VATICAN CITY – The greed, corruption and unjust economic structures fomenting conflict and poverty in Africa must be overcome through the united cooperation of all people of good will, said the Synod of Bishops for Africa.
In their final message to the world, the 275 members of the synod also said condoms will not alleviate the scourge of HIV and AIDS and insisted on respect for religious freedom in predominantly Muslim communities.
Poverty, misery, war and chaos are most often caused by the decisions and actions of “people who have no regard for the common good” and who often take advantage of “a tragic complicity and criminal conspiracy of local leaders and foreign interests,” said the synod’s message.

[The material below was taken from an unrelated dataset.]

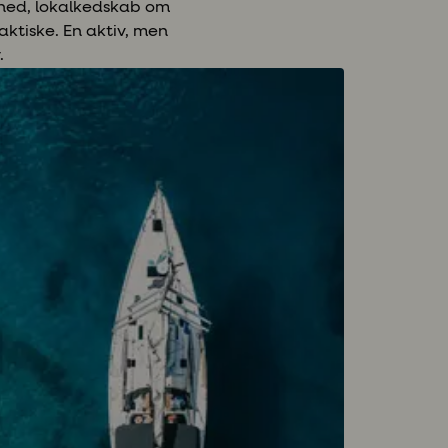
yghed, lokalkedskab om
aktiske. En aktiv, men
.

A preliminary version was released Oct. 23.
The bishops praised those who have used their role in public office for the common good.
But the bishops criticized the “many Catholics in high office (who) have fallen woefully short in their performance in office.” The bishops called on these leaders to repent or resign from political office “and stop causing havoc to the people and giving the Catholic Church a bad name.”
The synod urged local churches to intensify their efforts to offer spiritual care and chaplaincies for Catholic politicians as well as in evangelizing policymakers.
Africa needs “saintly politicians who will clean the continent of corruption, work for the good of the people and know how to galvanize other men and women of good will from outside the church to join hands against the common evils that beset our nations,” said the message.
The bishops called for “a new and just world order” in which poor nations are freed from the burden of debt, “which literally kills children.”
International corporations operating in Africa must stop “their criminal devastation of the environment in their greedy exploitation of natural resources,” the synod said.
The bishops lamented that no international body or world leader has come forth to stop “these crimes against humanity” that “foment wars in order to make fast gains from chaos at the cost of human lives and blood.”
The church’s valuable work in fighting HIV and AIDS and caring for those affected must continue to receive support, said the message.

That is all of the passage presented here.